Anyway, Rio has to be set in the most beautiful location for a city. Marvellous beaches, beautiful mountain ranges, islands, the lot! I walked along Ipanema and Copacabana beaches, which were nice - the craziest thing was seeing people play volleyball with only their hands and feet. I went to a soccer game as well, as it was pretty mad, with all the singing, chanting, drums and general chaos. There were throwing paper and talcum powder everywhere, and it was a sea of red and green. I got split up from the main group before the game as well, as I was chasing food, which made it a bit hairy, but got talking to a Brazilian guy, who was going off tap in the stands. Eventually found my group after the game, because it would have been a mission to get back on my own! 
However, the best part was going up to Corcovado, where Christ the Redeemer is. This had the most beautiful views, and was where I concluded that Rio has the most pretty setting in the World, bar none. The city seems to nestle on the back of a dragon, which emerges from the white sand and blue sea in coils of green rain forest. It was captivating! I also went out dancing one night, to see what all the fuss was about - it´s pretty crazy out there, because things only start going around midnight.
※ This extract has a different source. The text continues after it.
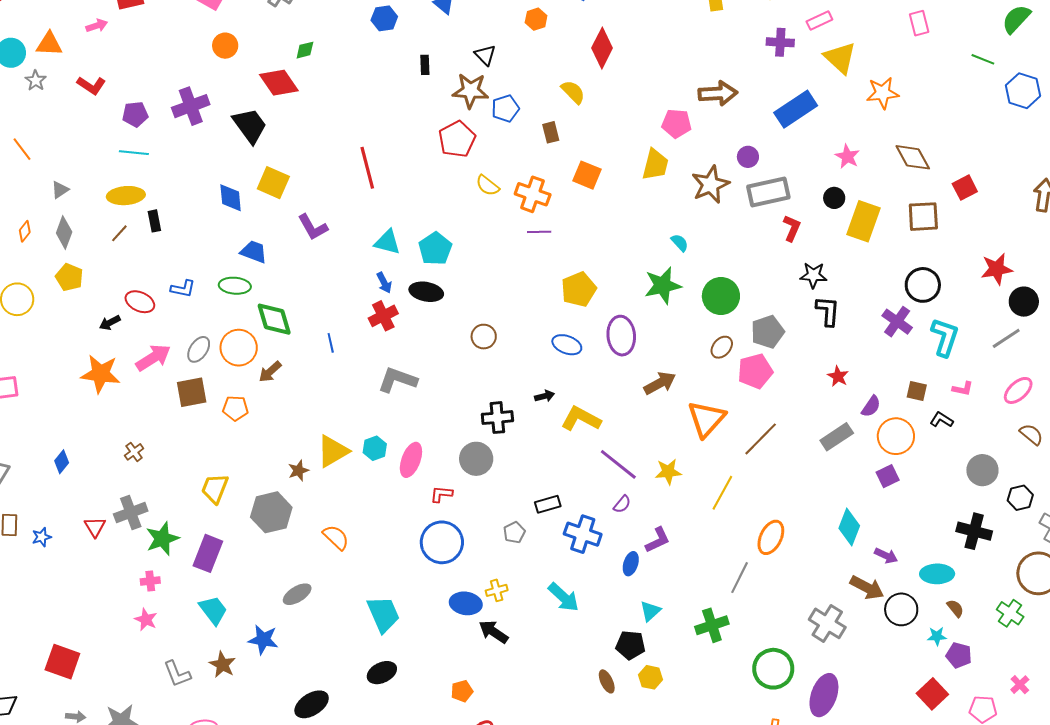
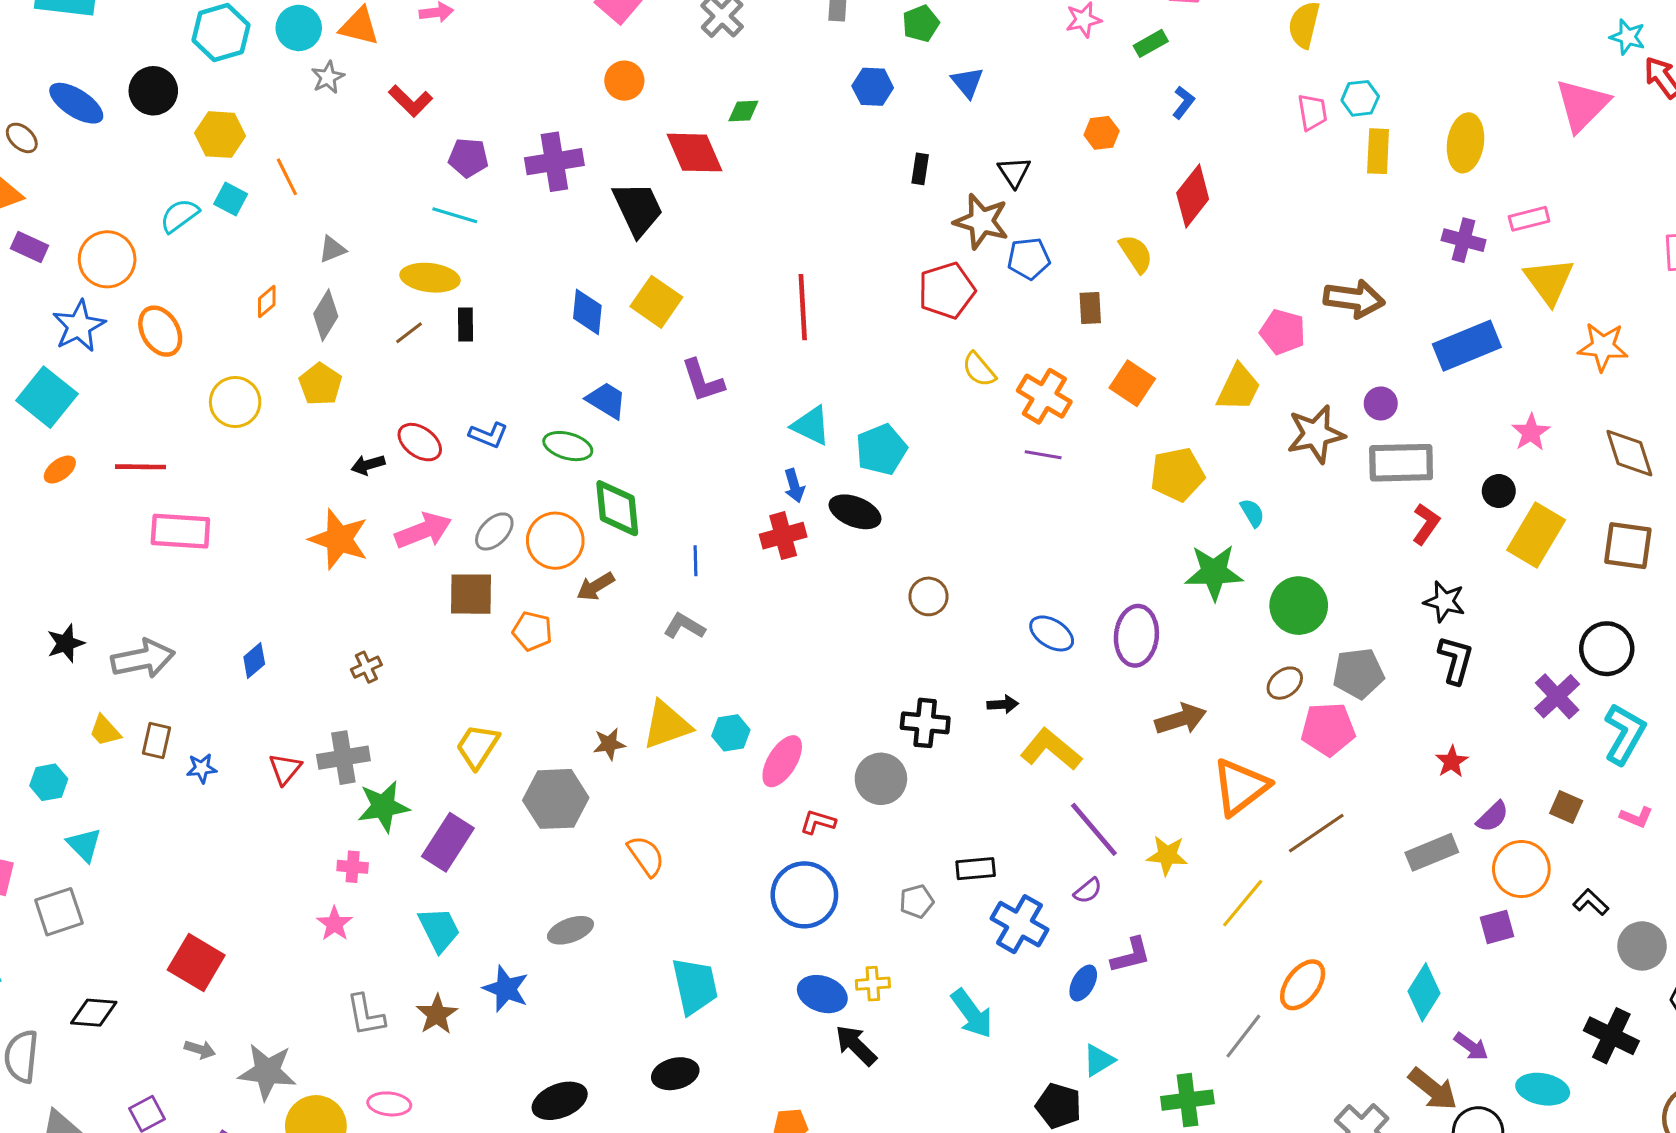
yellow pentagon: (579, 289) -> (1177, 474), moved
gray L-shape: (397, 380) -> (684, 626), moved, size x0.7
black L-shape: (942, 420) -> (1591, 902), moved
I was out til dawn, which is most, most unusual for me! But I was so jetlagged, that I couldn´t sleep anyway. 
So, I escaped Rio, because I needed my sleep, and went to an old Colonial Town in the mountains, Ouro Preto. This was the town with the steepest streets ever! I took a wrong turn to my hostel, and I had to lug my bags up and down hills to get there. phew! Very hard work! And the streets are all cobbled as well, because they were built during the gold rush, hundreds of years ago. It´s a UNESCO city, because there are so many beautiful old churches, exquisitely carved by Aleijindinho, a mulatto who lost control of his hands, so strapped a hammer and chisel to his arms to work! Unbelievable. He´s known as the Brazilian Michaelangelo.

I then caught night buses on consecutive nights, with Sao Paolo squeezed in. Sao Paolo surprised me, because it has the best art gallery in the Southern Hemisphere, garnered from all that Brazilian colonial gold, years ago. There are Van Gogh, Renoir, Picasso, Monet, Rembrandt, Rubens all side by side in a small gallery. It was extraordinary.
My last few days have been spent in the Pantanal, a wetland half the size of France. There is a lot of wildlife here, so you can see Caiman, Capybara, Armadillo, Tapir. It was an ok tour - but I suspect this a place where you come to realise how grand it is in retrospect. The animals are all there, and it´s only later that you think, gees, did I just see a Tapir?
Now, I´m just recovering in Bonito after the hard travel and sleepless nights. I still think my body is getting used to travel again - I´m getting old! It was a shock to the system, to be completely free to do what I like, to escape the routine. It was both daunting and bewildering - but I´m settling into the routine, and relishing it. I´ve got a River to swim down tomorrow - packed with fish in the clearest of clear waters, then Iguazu Falls to scout on both the Brazilian and Argentine sides. Wow! It may sound surprising, but I wasn´t totally excited about this trip, more trepidation - but I knew once I was on the road, the excitement would explode. YEAH!

Morocco

This was my first night in Morocco. I met a nice couple, Furi from Hungary and Nicolas from the US, as we jumped off the bus from the airport. We spent ages trying to find a hotel, which was made all the more difficult by the touts and hustlers, and the smell of food wafting from the nearby restaurants. Finally, we made it down to the square, Djemma el-Fna, and sat down at a stand with the most locals. We had some lamb sausages, a specialty of Marrakesh.